For the first few days of settlement little color had developed. At least nothing that could narrow it down definitively. It was a pretty generic looking juvenile angelfish. But that wouldn’t last for long. Day 86 came along and she had gained a striking black stripe. As her pigment solidified I could easily identify her as Genicanthus larmack!
There comes a point in every aquaculturist’s life that is both the most exciting, but also the most stressful: Moving day. After spending 120 days in my larval tank it was time for the Lamarcks to move out, meet new people and get a job. Being extremely careful I scooped up the angel in a plastic deli cup and carefully lowered it into a blacked out bucket where I began its acclimation of 3 hours. There was light aeration and a drip line in the bucket to give the angel all the time it could ever need to adjust to its new system. After I decided that it had been long enough and the angel was either going to be ok or the world was going to end, I once again carefully scooped her up and added her to one of my growout systems. Her new roommates were a pair of 4th generation neon gobies, and a yet to be identified captive bred Pseudanthias. When I first decided to move the angel it took me sometime to decide where I was going to put it. After a lot of consideration, I decided to add it to this tank. I wasn’t sure how it would get along with the anthias, but I gave it a shot. From the very first moment of being introduced into the tank, they have been best buds. They even sleep in the same rock.

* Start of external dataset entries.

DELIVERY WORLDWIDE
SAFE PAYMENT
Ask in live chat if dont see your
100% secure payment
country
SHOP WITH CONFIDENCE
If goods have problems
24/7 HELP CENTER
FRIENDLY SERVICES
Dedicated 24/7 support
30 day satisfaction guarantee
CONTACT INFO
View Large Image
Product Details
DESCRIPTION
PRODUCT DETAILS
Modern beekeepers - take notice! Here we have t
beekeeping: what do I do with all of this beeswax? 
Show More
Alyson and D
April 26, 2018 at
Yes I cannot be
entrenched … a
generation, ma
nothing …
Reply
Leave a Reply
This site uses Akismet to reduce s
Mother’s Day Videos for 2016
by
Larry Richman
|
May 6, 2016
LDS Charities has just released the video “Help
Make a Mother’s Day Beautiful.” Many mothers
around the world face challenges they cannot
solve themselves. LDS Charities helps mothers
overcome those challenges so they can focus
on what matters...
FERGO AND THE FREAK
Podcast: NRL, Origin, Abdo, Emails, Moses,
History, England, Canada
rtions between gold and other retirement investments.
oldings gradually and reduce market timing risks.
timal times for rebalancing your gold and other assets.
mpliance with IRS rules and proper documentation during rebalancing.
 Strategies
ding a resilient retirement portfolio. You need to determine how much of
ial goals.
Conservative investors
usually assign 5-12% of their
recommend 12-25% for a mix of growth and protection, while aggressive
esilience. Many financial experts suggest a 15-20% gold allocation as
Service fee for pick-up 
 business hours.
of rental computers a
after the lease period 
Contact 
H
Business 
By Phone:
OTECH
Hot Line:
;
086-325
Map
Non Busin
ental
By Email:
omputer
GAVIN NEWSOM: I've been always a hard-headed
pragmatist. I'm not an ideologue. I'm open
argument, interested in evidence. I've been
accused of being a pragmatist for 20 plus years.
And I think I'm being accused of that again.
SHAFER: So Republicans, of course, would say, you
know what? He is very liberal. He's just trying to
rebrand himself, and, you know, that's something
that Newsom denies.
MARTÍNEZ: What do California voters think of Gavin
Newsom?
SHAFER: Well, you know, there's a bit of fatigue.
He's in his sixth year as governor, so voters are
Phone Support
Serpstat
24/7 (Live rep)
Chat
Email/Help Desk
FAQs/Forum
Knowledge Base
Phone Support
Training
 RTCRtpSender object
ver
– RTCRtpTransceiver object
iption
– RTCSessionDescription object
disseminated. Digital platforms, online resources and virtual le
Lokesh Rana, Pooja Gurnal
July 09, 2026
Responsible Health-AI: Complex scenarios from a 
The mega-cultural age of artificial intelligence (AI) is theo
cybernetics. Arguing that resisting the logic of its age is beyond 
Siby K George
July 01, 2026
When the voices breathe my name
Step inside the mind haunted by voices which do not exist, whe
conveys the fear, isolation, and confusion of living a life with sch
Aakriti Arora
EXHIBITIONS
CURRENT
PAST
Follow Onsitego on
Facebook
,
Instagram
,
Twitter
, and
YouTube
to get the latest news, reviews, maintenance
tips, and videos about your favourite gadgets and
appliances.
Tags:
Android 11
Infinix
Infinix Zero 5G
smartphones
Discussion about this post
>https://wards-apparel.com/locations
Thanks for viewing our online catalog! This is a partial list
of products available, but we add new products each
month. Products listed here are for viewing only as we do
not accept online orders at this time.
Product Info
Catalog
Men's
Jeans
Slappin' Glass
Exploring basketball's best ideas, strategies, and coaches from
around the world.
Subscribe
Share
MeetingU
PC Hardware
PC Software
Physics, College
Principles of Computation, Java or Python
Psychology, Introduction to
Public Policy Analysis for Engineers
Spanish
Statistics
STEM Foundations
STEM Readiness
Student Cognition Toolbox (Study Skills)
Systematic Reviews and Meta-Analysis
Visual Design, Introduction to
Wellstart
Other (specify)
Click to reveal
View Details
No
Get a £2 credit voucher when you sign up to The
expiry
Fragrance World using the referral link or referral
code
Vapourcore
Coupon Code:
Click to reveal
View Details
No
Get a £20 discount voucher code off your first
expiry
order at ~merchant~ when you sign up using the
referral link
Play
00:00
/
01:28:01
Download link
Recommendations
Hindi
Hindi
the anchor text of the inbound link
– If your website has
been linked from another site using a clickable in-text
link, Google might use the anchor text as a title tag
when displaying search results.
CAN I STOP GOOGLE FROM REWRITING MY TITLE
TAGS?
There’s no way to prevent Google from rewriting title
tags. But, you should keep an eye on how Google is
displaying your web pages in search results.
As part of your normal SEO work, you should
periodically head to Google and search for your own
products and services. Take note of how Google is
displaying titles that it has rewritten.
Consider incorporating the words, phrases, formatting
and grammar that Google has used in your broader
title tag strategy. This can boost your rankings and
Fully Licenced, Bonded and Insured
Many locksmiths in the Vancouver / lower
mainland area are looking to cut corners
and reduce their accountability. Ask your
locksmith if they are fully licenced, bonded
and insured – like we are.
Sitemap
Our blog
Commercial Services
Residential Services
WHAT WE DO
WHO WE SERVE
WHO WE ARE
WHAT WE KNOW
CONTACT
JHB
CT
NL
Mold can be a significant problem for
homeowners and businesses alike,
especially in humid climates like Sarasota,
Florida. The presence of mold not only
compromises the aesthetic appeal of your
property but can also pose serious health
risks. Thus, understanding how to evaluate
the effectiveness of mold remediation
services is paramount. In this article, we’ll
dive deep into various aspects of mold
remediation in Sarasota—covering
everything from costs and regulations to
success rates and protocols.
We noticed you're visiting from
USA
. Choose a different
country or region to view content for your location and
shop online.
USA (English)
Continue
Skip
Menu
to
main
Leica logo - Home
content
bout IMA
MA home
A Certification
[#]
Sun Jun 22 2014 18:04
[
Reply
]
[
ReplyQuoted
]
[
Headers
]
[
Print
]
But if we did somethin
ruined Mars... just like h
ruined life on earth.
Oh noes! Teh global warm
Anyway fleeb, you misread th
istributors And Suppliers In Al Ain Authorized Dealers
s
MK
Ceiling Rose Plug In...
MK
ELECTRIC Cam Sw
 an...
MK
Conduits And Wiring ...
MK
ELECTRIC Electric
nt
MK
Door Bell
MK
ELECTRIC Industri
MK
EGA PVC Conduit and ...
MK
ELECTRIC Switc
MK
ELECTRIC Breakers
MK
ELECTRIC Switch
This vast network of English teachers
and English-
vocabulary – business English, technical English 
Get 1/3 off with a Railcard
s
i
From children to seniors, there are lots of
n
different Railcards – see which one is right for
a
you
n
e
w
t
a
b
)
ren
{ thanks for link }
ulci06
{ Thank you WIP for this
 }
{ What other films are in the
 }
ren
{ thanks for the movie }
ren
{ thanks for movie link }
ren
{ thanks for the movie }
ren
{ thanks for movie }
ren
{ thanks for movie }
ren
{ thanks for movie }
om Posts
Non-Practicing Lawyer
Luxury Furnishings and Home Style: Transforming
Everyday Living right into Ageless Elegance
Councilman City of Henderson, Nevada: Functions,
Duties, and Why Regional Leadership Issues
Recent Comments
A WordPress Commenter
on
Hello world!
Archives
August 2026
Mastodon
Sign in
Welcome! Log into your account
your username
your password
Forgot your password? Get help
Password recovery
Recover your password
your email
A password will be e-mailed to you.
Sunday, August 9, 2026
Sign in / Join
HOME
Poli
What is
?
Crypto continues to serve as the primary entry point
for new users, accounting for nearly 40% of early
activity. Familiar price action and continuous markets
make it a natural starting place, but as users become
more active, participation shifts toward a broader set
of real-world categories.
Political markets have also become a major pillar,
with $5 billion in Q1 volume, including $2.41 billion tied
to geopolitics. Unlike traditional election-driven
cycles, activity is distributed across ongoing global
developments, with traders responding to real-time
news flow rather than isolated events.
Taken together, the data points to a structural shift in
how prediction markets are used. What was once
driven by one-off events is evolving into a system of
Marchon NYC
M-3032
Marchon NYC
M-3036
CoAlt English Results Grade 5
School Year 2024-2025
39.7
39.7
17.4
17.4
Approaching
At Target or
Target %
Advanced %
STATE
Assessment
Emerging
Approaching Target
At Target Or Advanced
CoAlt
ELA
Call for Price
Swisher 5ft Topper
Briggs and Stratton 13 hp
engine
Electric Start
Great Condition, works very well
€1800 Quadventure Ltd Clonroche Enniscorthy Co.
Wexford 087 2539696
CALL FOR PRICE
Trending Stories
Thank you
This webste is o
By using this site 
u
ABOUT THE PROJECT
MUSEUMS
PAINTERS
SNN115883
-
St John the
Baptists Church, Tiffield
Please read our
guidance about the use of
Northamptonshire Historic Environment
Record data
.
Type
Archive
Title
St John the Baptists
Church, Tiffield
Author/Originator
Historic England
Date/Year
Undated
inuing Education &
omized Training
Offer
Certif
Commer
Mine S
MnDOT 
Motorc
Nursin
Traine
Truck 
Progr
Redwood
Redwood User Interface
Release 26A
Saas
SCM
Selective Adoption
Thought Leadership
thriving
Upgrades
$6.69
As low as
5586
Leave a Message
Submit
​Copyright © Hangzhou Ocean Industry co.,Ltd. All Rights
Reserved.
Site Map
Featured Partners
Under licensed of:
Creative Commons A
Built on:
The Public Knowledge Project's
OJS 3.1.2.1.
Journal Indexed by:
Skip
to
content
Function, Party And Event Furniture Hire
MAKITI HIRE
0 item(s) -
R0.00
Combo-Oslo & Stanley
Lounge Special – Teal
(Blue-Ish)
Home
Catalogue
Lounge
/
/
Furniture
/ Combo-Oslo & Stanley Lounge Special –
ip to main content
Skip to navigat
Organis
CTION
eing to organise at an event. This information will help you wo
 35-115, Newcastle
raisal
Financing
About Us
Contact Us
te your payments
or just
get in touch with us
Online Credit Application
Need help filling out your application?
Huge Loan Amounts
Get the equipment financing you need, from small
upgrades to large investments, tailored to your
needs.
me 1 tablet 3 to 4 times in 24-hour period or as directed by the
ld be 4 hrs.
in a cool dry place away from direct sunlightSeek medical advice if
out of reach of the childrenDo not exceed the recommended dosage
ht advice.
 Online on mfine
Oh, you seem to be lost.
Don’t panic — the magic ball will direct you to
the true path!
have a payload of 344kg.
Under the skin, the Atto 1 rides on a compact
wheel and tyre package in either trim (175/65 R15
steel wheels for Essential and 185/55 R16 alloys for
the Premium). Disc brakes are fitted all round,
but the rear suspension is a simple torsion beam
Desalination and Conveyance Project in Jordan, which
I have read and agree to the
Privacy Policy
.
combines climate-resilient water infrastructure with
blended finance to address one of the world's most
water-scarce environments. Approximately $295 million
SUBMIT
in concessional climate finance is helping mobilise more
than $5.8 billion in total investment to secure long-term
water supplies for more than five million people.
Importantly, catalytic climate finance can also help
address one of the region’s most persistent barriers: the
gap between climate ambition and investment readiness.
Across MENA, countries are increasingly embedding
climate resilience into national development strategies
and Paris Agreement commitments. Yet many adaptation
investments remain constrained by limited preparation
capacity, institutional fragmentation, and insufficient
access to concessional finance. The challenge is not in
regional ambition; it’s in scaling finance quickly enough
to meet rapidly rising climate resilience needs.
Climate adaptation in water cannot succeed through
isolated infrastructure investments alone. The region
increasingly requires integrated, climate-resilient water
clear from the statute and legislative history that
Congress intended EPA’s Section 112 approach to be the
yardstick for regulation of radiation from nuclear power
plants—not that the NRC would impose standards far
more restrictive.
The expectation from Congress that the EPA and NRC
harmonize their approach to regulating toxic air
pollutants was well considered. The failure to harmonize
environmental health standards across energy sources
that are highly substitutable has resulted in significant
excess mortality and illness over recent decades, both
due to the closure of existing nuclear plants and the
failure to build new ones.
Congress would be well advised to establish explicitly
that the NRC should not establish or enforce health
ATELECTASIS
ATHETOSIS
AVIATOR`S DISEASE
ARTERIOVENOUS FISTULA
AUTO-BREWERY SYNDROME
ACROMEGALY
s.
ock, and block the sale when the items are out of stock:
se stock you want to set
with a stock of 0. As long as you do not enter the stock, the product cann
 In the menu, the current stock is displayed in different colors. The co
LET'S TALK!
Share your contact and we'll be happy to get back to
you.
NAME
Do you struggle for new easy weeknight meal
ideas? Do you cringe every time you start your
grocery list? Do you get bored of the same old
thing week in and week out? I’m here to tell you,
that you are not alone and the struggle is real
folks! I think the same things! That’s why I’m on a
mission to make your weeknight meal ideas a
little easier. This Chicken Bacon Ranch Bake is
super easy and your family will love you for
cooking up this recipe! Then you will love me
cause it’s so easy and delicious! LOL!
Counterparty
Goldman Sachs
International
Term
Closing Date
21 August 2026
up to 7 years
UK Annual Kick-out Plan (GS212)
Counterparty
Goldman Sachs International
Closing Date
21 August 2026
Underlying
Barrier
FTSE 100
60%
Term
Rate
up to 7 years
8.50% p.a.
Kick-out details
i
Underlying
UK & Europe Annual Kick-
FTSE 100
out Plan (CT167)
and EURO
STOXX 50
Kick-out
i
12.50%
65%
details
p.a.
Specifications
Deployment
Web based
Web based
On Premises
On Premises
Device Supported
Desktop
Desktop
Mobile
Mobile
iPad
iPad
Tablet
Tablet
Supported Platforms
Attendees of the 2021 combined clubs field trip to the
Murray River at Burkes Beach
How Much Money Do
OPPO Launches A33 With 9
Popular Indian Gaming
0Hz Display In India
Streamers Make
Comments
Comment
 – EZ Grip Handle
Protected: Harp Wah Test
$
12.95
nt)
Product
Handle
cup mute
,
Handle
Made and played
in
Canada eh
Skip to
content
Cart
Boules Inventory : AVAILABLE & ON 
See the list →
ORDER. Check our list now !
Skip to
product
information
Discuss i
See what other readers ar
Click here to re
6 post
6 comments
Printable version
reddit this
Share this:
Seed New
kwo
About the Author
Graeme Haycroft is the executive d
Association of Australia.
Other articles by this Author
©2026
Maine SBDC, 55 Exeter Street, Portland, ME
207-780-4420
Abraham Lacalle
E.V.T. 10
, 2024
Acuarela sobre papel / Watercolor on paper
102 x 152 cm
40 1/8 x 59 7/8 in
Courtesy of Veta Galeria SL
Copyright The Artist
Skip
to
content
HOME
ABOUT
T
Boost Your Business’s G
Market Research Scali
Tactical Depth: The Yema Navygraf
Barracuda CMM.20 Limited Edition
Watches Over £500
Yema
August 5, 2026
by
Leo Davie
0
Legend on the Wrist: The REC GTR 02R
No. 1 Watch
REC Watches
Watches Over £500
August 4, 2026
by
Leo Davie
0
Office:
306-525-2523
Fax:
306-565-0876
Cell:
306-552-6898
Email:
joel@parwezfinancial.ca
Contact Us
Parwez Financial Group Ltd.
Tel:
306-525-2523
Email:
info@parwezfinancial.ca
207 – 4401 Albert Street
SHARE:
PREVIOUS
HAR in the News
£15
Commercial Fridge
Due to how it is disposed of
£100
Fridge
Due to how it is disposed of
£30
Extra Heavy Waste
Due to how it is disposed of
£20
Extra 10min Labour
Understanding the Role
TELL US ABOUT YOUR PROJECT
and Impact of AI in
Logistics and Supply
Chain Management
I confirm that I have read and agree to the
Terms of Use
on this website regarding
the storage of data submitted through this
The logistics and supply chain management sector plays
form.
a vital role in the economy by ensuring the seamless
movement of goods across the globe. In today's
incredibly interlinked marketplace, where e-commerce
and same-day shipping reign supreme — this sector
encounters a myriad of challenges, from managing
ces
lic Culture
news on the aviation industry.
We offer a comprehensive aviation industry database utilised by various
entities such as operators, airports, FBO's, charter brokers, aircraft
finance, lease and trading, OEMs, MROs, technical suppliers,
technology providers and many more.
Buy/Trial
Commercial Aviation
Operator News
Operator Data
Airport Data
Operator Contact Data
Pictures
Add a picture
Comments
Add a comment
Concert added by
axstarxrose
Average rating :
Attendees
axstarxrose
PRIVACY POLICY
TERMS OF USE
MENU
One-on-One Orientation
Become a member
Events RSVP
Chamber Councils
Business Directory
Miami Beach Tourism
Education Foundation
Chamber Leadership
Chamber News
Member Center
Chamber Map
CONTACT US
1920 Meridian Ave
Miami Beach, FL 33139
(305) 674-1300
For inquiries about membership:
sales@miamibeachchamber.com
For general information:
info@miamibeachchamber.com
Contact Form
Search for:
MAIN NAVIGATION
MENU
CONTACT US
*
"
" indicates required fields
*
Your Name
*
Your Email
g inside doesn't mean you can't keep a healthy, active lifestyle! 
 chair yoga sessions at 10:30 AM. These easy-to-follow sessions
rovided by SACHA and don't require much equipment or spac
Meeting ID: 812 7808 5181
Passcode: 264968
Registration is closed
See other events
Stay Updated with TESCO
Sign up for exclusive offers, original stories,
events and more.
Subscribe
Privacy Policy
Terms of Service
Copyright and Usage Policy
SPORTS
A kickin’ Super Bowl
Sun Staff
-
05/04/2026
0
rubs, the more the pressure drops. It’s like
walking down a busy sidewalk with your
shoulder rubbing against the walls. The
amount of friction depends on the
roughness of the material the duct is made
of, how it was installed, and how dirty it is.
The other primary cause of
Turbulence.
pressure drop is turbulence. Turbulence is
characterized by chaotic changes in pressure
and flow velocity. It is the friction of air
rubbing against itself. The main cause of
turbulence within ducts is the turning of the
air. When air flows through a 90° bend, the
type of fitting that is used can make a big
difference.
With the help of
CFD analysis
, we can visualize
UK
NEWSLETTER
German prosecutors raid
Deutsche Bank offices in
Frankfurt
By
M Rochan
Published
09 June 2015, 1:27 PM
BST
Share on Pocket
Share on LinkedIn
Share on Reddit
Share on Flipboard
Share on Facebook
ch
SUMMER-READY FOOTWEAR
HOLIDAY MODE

Back around 70DPH, I began to offer the nearly settled Lamarcks frozen diets. At first I started with Jehmcos Frozen Cyclops Copepods which the larva quickly started eating. The next step was to offer frozen mysis and shredded up Larry’s Reef Frenzy. It took a long time for the angel to show any interest in these foods and it wasn’t until it was introduced to my captive bred anthias that it finally started to eat them.
As this article is being written I am well into working on the next wave of Genicanthus to see if I can’t improve upon my success. As of now, I have several trials running spanning from 6DPH up to 40DPH. The 40DPH angels have already passed through the “Pearly Stage” and have developed into little round larvae. I have seen some improvement since my previous trials in early development.
I will be working with these larvae for the foreseeable future, constantly trying new techniques. I have no doubt in my mind that these techniques can be improved upon and it is my hope to raise more this year. I am going to try and figure out how to separate the angelfish eggs from the anthias eggs so I can know exactly what I am working with from the very beginning and see if I can improve survival.